All of lore.kernel.org
 help / color / mirror / Atom feed
* [PATCH 1/2 nf-next] net: bridge: don't register netfilter call_iptables hooks by default
@ 2014-09-16 15:47 Florian Westphal
  2014-09-16 15:47 ` [PATCH 2/2 nf-next] net: bridge: deprecate call_iptables=1 default Florian Westphal
  2014-09-17 12:15 ` [PATCH 1/2 nf-next] net: bridge: don't register netfilter call_iptables hooks by default Pablo Neira Ayuso
  0 siblings, 2 replies; 4+ messages in thread
From: Florian Westphal @ 2014-09-16 15:47 UTC (permalink / raw)
  To: netfilter-devel; +Cc: netdev, Florian Westphal

Jesper reports that kernels with CONFIG_BRIDGE_NETFILTER=n show significantly
better performance vs. CONFIG_BRIDGE_NETFILTER=y, even with
bridge-nf-call-iptables=0.

This is because bridge registers some bridge netfilter hooks at
module load time, so the static key to bypass nf rule evaluation
via NF_HOOK() is false.

The hooks serve no purpose, unless iptables filtering for bridges is
desired (i.e., bridge-nf-call-*=1 and active iptables rules present).

The proper solution would be to just change the bridge-nf-call-iptables sysctl
default value to 0 and then register the hooks when user enables call-iptables
sysctl.  We cannot do that though since it breaks existing setups.

The next best solution is to delay registering of the hooks until
we know that

a) call-iptables sysctl is enabled (this is the default)
AND
b) ip(6)tables rules are loaded.

This adds br_nf_check_call_iptables() helper in bridge input before
bridge 'prerouting' (sic) hooks to perform this check.

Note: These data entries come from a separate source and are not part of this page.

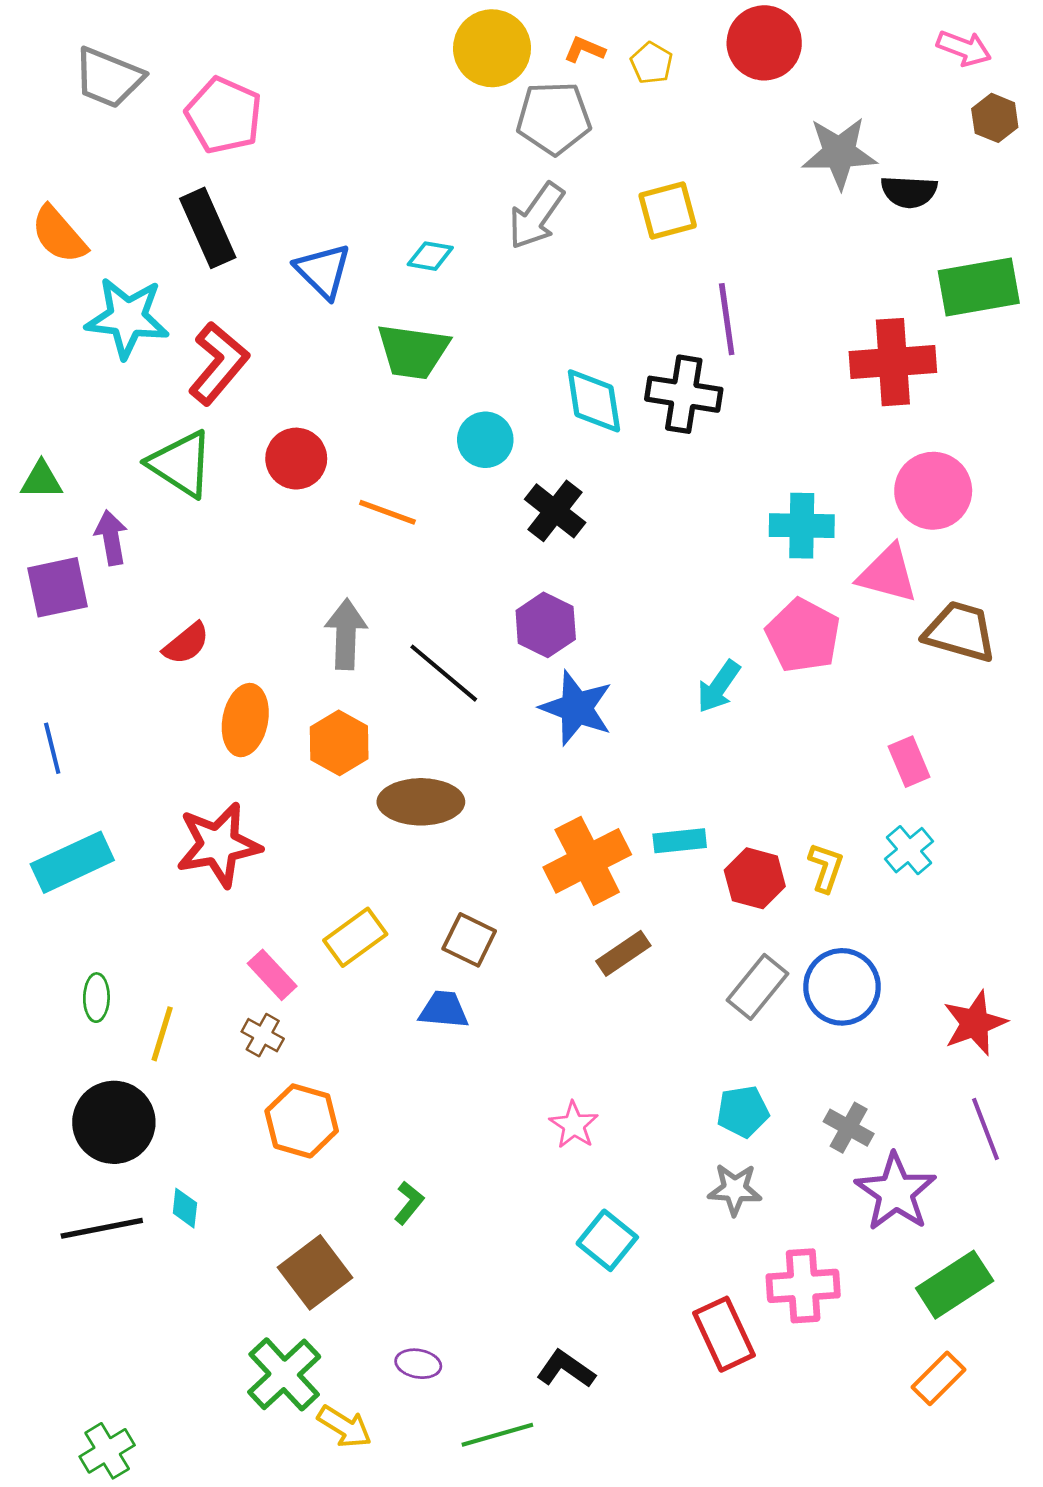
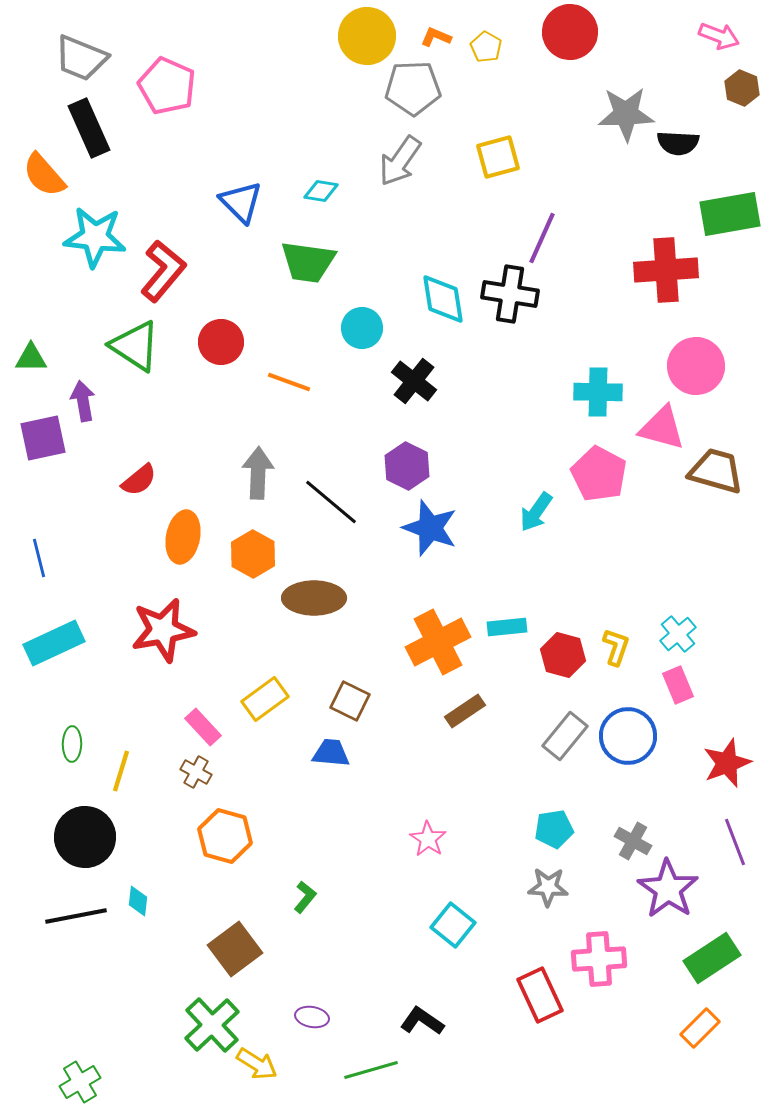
black rectangle: (208, 228) -> (89, 128), moved
purple line: (727, 319) -> (542, 238), turned 32
pink rectangle: (909, 762) -> (678, 685), moved

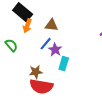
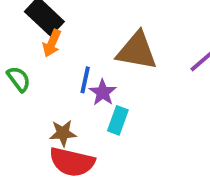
brown triangle: (51, 25) -> (137, 51), moved, size x1.6
blue line: (46, 44) -> (85, 80), turned -32

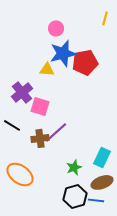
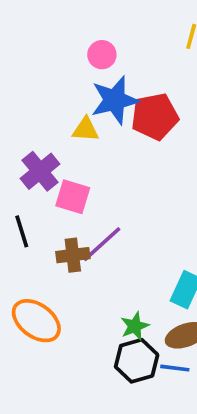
black line: (12, 125) -> (22, 231), turned 42
green star: (74, 167) -> (135, 326), moved

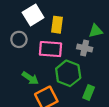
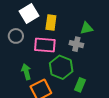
green arrow: (30, 78) -> (26, 72), turned -140

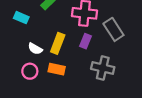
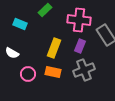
white semicircle: (35, 49) -> (12, 53), moved
gray cross: (103, 68) -> (84, 70), moved, turned -35

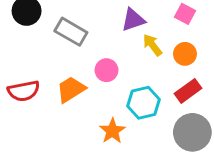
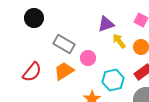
gray rectangle: (71, 32) -> (64, 44), moved
red semicircle: (24, 91) -> (32, 72), turned -40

IOW, if user does not turn off call-iptables sysctl on the bridge, hook
registering is only done if NFPROTO_IPV4/IPV6 hooks are registered as
well once the first packet arrives on a bridge port.

Doing this check for every packet is still faster than registering
the hooks unconditionally.  To not add overhead for setups where
the call-iptables hooks are required, a static key shortcut is provided.

As its not possible to register hooks from bh context (grabs mutex)
its scheduled via workqueue.

Note that, to not make this overly complicated, the hooks are not
unregistered again when the sysctl is disabled later on.

If user toggles call-iptables sysctl to 0 before adding any ports
to the bridge, those hooks are not registered even if iptables rules
are loaded.

Daniel reports following results for super_netperf/200/TCP_RR:
CONFIG_BRIDGE_NETFILTER=n: ~988k TPS
CONFIG_BRIDGE_NETFILTER=y: ~971k TPS
CONFIG_BRIDGE_NETFILTER=y /w patch: ~988k TPS

Reported-by: Jesper Dangaard Brouer <brouer@redhat.com>
Tested-by: Daniel Borkmann <dborkman@redhat.com>
Signed-off-by: Florian Westphal <fw@strlen.de>
---
 net/bridge/br_input.c     | 41 +++++++++++++++++++++++++++++
 net/bridge/br_netfilter.c | 67 ++++++++++++++++++++++++++++++++++++++---------
 net/bridge/br_private.h   | 11 ++++++++
 3 files changed, 106 insertions(+), 13 deletions(-)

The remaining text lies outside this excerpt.